Table 4. Cardiovascular diseases associated to an over-expression of PAR2
The physiological role of PAR2 has not been defined, as well as it has not been established whether the receptor is pre-posed for the control of local and systemic changes in blood pressure under physiological conditions or only in pathological states. Evidence that PAR2 is physiologically expressed on the vascular tissues suggests that it normally participates in the control of vascular homeostasis. However, its ligand is not known and possible candidates, such as trypsin, tryptase or factor Xa, do not normally circulate in the blood at concentrations able to activate the receptor and it is unlikely that they are pre-posed to activation of such an ubiquitous receptor. On the other hand, the finding that the receptor is over-expressed on tissues stimulated with inflammatory cytokines, either in vitro and in vivo (Nystedt et al., 1996; Cicala et al., 1999; Hamilton et al., 2001), strongly suggests that PAR2 might participate in the well established link between inflammation and coagulation as sensor of coagulation proteases (Cicala & Cirino, 1998; Cirino et al., 2000).
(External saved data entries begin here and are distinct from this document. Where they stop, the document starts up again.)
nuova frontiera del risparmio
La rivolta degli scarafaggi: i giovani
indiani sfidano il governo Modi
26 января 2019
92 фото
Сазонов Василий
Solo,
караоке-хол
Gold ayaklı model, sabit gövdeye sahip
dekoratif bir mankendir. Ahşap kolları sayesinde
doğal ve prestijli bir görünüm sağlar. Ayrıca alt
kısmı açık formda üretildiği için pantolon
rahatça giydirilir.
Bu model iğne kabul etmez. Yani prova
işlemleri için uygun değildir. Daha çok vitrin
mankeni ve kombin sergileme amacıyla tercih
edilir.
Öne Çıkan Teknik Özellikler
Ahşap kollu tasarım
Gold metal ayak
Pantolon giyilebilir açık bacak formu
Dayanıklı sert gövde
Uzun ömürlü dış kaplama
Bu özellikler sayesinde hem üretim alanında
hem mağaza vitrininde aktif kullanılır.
On the basis of experimental evidence accumulated since its discovering and cloning, it is possible to delineate a cardiovascular profile for PAR2. The receptor is highly expressed on vascular tissues and mediates both vascular contractility and proliferation, suggesting that it participates to the physiological control of vascular homeostasis. On the other hand, PAR2 is also over-expressed in pathological conditions suggesting a role in the defence mechanisms activated following vascular injury. In this respect it might be considered as a sensor of coagulation proteases during inflammation.
On the endothelial cells, PAR2 mainly mediates relaxation both in large and in small arteries, suggesting a role in the control of systemic and local haemodynamics. It remains to be elucidated the mechanism at the basis of this effect, since nitric oxide seems to be only partially involved.
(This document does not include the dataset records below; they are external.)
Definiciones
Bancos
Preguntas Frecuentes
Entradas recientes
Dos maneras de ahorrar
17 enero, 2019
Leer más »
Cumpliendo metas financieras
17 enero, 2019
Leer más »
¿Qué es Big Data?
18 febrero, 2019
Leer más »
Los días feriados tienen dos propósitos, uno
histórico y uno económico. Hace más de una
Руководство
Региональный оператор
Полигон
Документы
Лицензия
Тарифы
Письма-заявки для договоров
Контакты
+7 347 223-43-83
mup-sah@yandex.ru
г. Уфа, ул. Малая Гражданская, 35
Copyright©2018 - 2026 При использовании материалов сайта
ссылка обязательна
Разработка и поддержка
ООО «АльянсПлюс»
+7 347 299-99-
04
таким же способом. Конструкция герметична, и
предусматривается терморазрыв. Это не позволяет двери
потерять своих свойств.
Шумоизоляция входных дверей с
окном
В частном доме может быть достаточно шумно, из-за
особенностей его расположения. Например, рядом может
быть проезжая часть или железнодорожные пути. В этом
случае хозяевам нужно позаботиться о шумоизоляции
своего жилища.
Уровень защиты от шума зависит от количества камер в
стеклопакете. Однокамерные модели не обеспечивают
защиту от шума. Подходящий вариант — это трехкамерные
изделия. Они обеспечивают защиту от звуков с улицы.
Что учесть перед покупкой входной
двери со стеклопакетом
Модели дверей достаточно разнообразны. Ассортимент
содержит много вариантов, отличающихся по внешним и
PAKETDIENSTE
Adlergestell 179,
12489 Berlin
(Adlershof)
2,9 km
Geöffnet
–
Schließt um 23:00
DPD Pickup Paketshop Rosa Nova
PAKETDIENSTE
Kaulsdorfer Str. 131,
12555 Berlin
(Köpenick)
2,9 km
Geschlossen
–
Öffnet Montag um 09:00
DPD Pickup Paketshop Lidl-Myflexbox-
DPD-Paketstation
Less clear appears the role of PAR2 on vascular smooth muscles. Indeed, although largely expressed, its activation does not cause change in tension in any vascular tissue examined, but in mouse renal arteries, as described by Moffatt & Cocks (1998). Nonetheless, on vascular smooth muscle PAR2 has been proven to be functional; thus, it remains to be established whether PAR2 on smooth muscle is functionally associated to another receptor, likely another G-protein coupled receptor, or whether its main effect is to induce smooth muscle proliferation, especially under pathological conditions.
Proteases are involved in a wide array of processes, they represent a cross link between coagulation and inflammation and their levels strongly increase following vascular injury, either systemically or locally, at site of an injury. There is much evidence that protease inhibitors, such as aprotinin (Bone et al., 1992) and ulinastatin (Okano et al., 1994; Ohnishi et al., 1985), have a beneficial effect on systemic inflammatory diseases, such as sepsis. The discovery of PARs, and in particular of PAR2, has shed a new light on proteases and on their cellular effects. Evidence that PAR2 is also activated by TF/factor VIIa demonstrates that even upstream coagulation proteases mediate cellular effects.
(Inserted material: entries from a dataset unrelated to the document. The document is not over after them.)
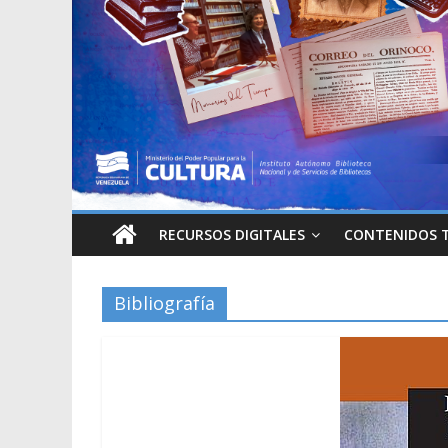
RECURSOS DIGITALES
CONTENIDOS 
Bibliografía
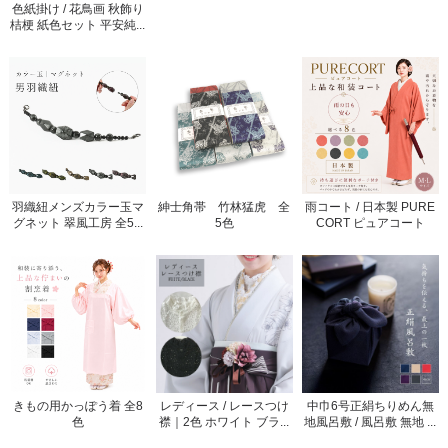
色紙掛け / 花鳥画 秋飾り
桔梗 紙色セット 平安純...
羽織紐メンズカラー玉マ
紳士角帯 竹林猛虎 全
雨コート / 日本製 PURE
グネット 翠風工房 全5...
5色
CORT ピュアコート
きもの用かっぽう着 全8
レディース / レースつけ
中巾6号正絹ちりめん無
色
襟｜2色 ホワイト ブラ...
地風呂敷 / 風呂敷 無地 ...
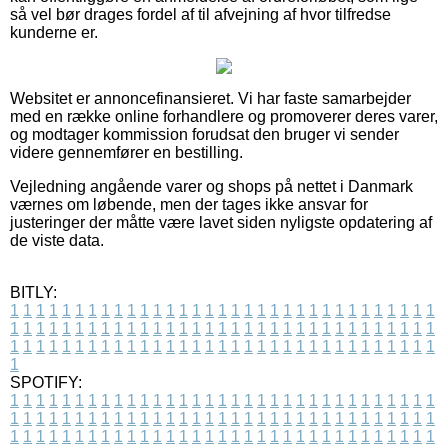
så vel bør drages fordel af til afvejning af hvor tilfredse
kunderne er.
Websitet er annoncefinansieret. Vi har faste samarbejder
med en række online forhandlere og promoverer deres varer,
og modtager kommission forudsat den bruger vi sender
videre gennemfører en bestilling.
Vejledning angående varer og shops på nettet i Danmark
værnes om løbende, men der tages ikke ansvar for
justeringer der måtte være lavet siden nyligste opdatering af
de viste data.
BITLY:
1
1
1
1
1
1
1
1
1
1
1
1
1
1
1
1
1
1
1
1
1
1
1
1
1
1
1
1
1
1
1
1
1
1
1
1
1
1
1
1
1
1
1
1
1
1
1
1
1
1
1
1
1
1
1
1
1
1
1
1
1
1
1
1
1
1
1
1
1
1
1
1
1
1
1
1
1
1
1
1
1
1
1
1
1
1
1
1
1
1
1
1
1
1
1
1
1
1
1
1
SPOTIFY:
1
1
1
1
1
1
1
1
1
1
1
1
1
1
1
1
1
1
1
1
1
1
1
1
1
1
1
1
1
1
1
1
1
1
1
1
1
1
1
1
1
1
1
1
1
1
1
1
1
1
1
1
1
1
1
1
1
1
1
1
1
1
1
1
1
1
1
1
1
1
1
1
1
1
1
1
1
1
1
1
1
1
1
1
1
1
1
1
1
1
1
1
1
1
1
1
1
1
1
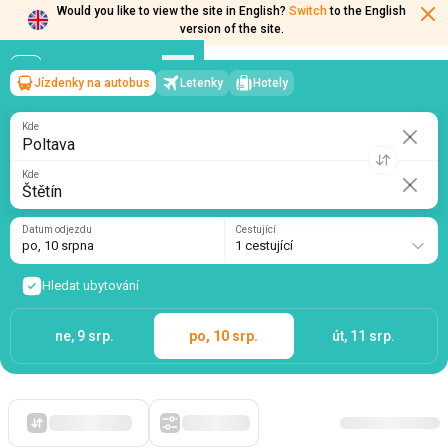
Would you like to view the site in English?
Switch
to the English
version of the site.
Jízdenky na autobus
Letenky
Hotely
Poltava
→
Štětín
po, 10 srpna
/
1 cestující
Kde
Kde
Datum odjezdu
Cestující
po, 10 srpna
1 cestující
Hledat ubytování
ne, 9 srp.
po, 10 srp.
út, 11 srp.
Zpočátku levné
Filtry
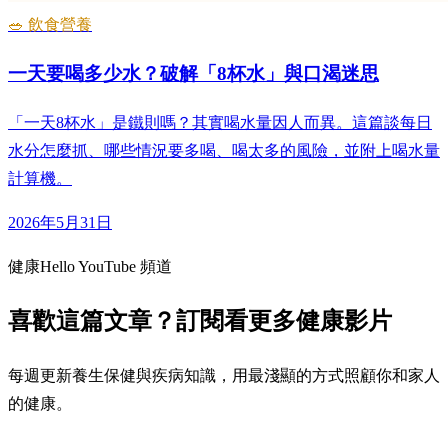
🥗 飲食營養
一天要喝多少水？破解「8杯水」與口渴迷思
「一天8杯水」是鐵則嗎？其實喝水量因人而異。這篇談每日
水分怎麼抓、哪些情況要多喝、喝太多的風險，並附上喝水量
計算機。
2026年5月31日
健康Hello YouTube 頻道
喜歡這篇文章？訂閱看更多健康影片
每週更新養生保健與疾病知識，用最淺顯的方式照顧你和家人
的健康。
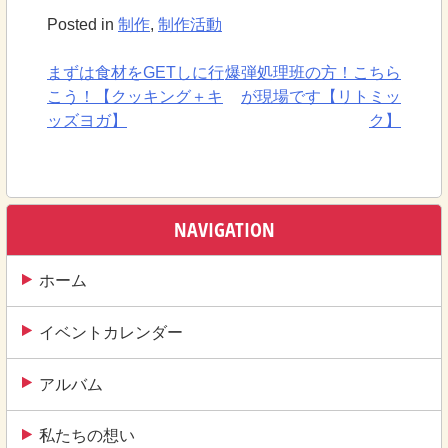
Posted in
制作
,
制作活動
まずは食材をGETしに行
爆弾処理班の方！こちら
投
こう！【クッキング＋キ
が現場です【リトミッ
稿
ッズヨガ】
ク】
ナ
ビ
ゲ
NAVIGATION
ー
ホーム
シ
ョ
イベントカレンダー
ン
アルバム
私たちの想い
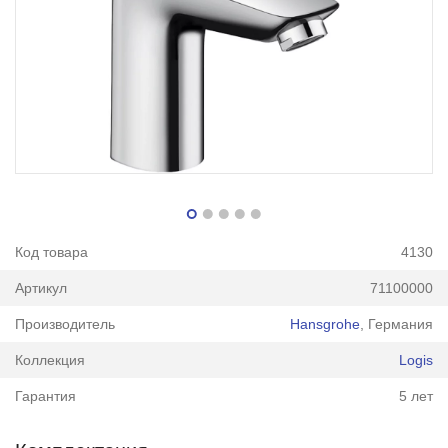
Код товара
4130
Артикул
71100000
Производитель
Hansgrohe
, Германия
Коллекция
Logis
Гарантия
5 лет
To unravel the role of PAR2 in the cardiovascular system still much work is needed. This review was aimed to outline that all data obtained since its discovery join to one point: PAR2 in the vascular system modulates vascular contractility and vascular cell proliferation, both under physiological and pathological conditions. Likely, in a future it will be impossible to study mechanisms involved in cardiovascular diseases without taking in account PAR2.